The contractor has not returned to that area since, and probably won't until late summer, after the soil dries, Cushman said. That's why the work appears unfinished.
"The snow and soil conditions, they just weren't right to bring equipment in," said Dennis Oliver, a TRPA spokesman.
A different set of rules will govern the larger project that looms in the years ahead: thinning trees on 68,000 acres of overgrown forest throughout the Tahoe basin.
After the Angora fire, a commission established by the governors of California and Nevada recommended further regulatory streamlining to accelerate this larger project.
In May 2008, Gov. Arnold Schwarzenegger issued an emergency proclamation pressing TRPA and Lahontan to redistribute authority over tree-thinning.
In the deal they signed in December, the water police – Lahontan – retained enforcement power but ceded authority to approve and monitor timber harvest plans to TRPA. This process will govern most of the basin-wide tree thinning in the years ahead.

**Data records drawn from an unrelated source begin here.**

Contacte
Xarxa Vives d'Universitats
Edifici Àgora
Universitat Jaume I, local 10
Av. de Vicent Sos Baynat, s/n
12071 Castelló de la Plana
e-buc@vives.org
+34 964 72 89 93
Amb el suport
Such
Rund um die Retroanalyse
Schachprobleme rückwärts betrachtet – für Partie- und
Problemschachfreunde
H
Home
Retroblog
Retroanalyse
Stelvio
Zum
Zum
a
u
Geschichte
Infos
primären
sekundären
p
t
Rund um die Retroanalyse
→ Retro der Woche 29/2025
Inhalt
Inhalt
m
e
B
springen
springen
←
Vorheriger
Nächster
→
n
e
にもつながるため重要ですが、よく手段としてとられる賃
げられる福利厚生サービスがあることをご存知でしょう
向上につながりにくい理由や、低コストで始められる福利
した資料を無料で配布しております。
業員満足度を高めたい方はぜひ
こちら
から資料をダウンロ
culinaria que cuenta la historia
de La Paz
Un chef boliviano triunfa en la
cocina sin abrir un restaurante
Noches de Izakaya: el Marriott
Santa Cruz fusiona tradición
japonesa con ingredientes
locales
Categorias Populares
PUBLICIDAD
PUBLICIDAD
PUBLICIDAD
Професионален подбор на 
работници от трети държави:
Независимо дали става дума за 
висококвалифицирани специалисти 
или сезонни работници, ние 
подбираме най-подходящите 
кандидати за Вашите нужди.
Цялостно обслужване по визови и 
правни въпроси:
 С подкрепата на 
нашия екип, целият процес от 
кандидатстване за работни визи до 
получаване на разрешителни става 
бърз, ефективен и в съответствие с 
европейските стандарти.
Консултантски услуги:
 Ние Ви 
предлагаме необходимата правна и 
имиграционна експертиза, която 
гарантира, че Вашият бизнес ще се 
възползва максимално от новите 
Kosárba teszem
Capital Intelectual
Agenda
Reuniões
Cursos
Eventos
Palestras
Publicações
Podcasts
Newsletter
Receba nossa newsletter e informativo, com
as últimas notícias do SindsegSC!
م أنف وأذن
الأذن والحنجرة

"I'm absolutely sure there is a diligent job being done by the Forest Service to take all measures necessary to protect water quality," said John Upton, a fire commission member who lost a rental property in the Angora fire. "I think that risk is far outweighed by the risk of a serious fire."
The agreement between the agencies did not specify how TRPA would monitor water quality during logging. As a result, environmental groups in January appealed the decision to the State Water Resources Control Board.
On Thursday, the board rejected their petition.
"There's no reason the water quality regulators need to be shoved aside when you're trying to protect the rarest water body on Earth," said Thomas of Sierra Forest Legacy.